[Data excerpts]

○ ○ ○

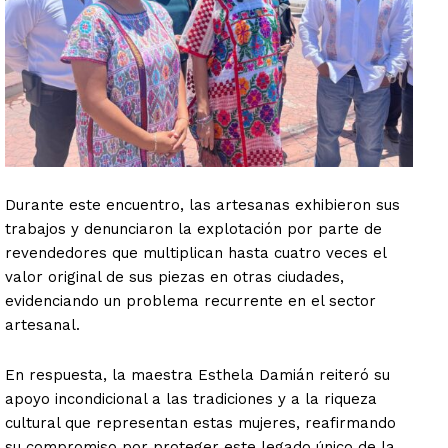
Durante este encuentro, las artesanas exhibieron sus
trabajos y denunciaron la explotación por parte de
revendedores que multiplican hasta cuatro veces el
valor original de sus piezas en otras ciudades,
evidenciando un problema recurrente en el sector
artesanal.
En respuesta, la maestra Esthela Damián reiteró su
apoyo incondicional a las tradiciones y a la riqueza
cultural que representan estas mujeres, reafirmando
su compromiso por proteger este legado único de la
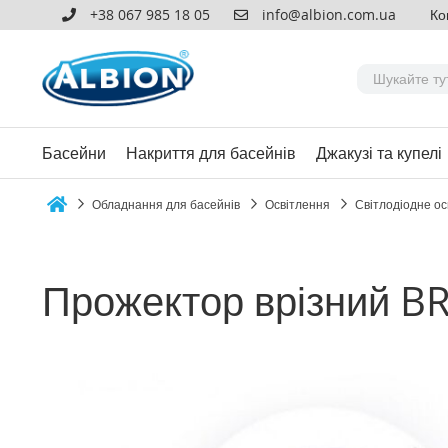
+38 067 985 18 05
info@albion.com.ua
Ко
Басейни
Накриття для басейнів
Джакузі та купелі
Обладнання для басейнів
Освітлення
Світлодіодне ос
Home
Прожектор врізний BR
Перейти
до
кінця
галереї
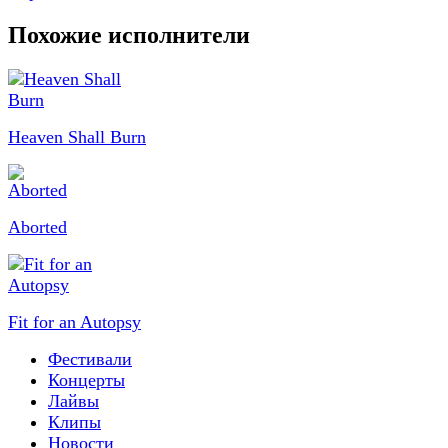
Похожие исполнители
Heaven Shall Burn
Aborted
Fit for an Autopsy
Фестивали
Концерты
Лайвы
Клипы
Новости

○ ○ ○

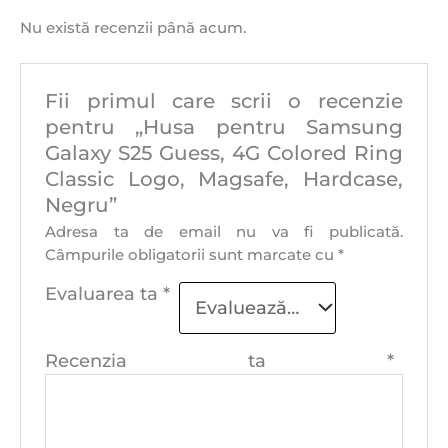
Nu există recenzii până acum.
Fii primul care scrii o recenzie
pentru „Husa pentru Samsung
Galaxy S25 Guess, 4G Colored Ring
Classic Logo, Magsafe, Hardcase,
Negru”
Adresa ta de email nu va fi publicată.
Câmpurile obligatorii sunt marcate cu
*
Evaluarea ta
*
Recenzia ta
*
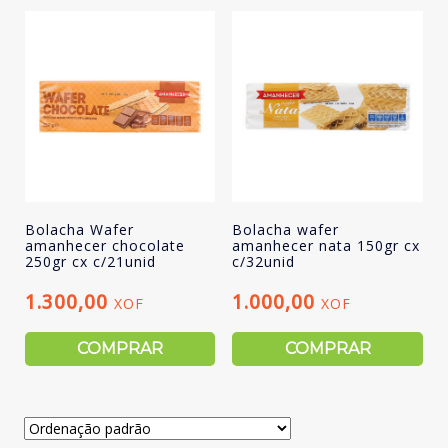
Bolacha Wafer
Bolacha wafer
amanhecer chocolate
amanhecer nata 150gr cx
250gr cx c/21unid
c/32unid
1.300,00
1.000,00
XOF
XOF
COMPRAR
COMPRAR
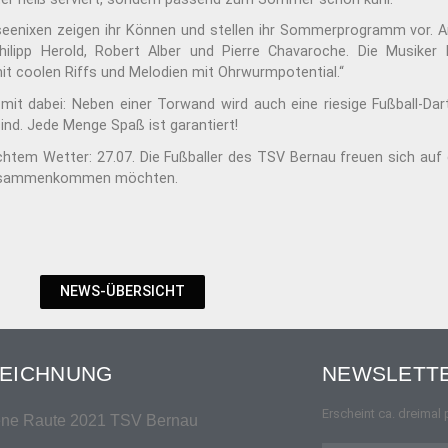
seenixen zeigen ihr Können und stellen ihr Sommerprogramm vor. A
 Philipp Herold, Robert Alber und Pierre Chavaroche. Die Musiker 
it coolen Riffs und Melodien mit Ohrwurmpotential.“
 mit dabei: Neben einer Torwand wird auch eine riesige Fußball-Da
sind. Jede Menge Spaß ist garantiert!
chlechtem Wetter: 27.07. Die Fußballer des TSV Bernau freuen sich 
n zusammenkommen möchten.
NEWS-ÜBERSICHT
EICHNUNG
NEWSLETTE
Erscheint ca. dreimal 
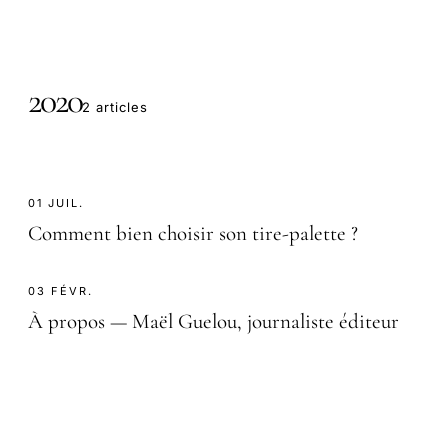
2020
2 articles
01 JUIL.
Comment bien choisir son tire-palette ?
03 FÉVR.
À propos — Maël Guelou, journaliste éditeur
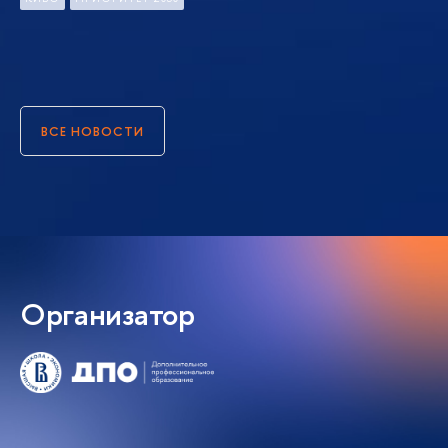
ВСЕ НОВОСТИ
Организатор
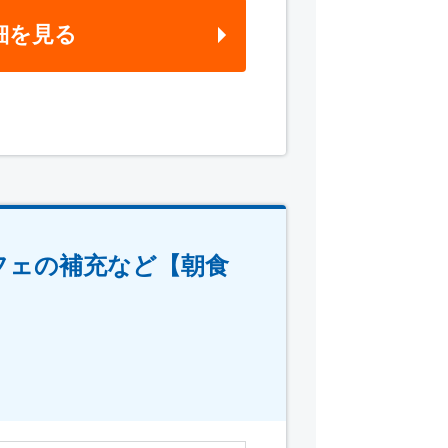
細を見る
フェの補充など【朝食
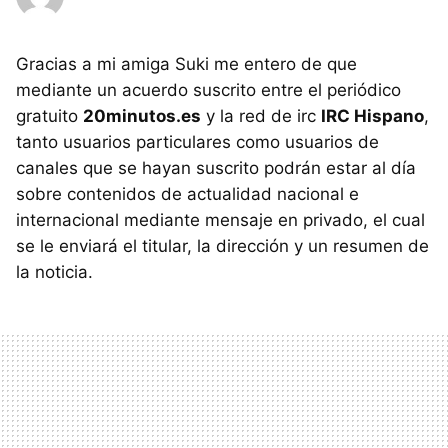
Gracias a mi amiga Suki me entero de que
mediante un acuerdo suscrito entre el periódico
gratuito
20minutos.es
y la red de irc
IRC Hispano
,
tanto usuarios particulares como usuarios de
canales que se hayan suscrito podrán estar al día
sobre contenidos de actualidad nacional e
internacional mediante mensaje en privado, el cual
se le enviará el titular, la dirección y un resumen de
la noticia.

○ ○ ○

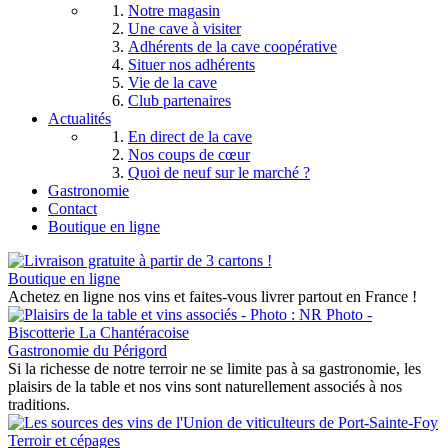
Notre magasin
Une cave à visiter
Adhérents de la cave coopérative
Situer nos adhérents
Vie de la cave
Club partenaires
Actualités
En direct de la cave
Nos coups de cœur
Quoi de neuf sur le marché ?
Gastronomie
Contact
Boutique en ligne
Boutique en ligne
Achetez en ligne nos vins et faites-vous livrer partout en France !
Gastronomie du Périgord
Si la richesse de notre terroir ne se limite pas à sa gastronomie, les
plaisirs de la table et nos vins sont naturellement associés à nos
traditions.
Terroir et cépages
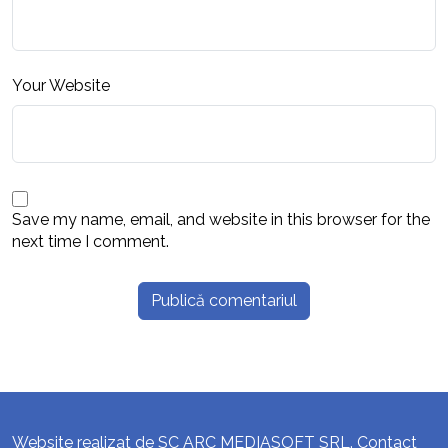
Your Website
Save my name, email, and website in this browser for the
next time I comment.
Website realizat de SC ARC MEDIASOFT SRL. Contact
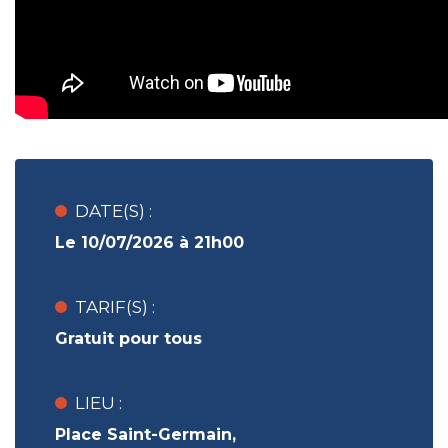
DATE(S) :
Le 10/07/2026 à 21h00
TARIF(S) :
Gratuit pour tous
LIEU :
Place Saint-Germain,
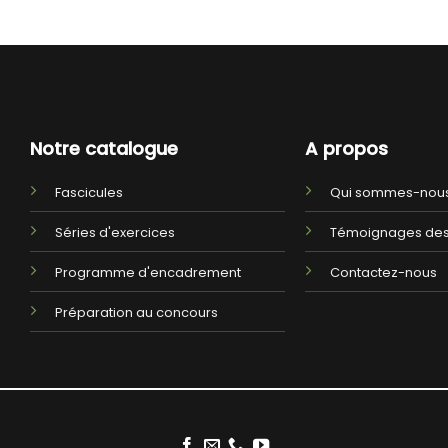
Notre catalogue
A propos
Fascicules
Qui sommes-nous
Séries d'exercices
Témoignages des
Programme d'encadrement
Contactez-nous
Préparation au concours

○ ○ ○

* Problem statement *
Throughout the data above, report every line that contains the string "suscrito".

* Result below *
mediante un acuerdo suscrito entre el periódico
canales que se hayan suscrito podrán estar al día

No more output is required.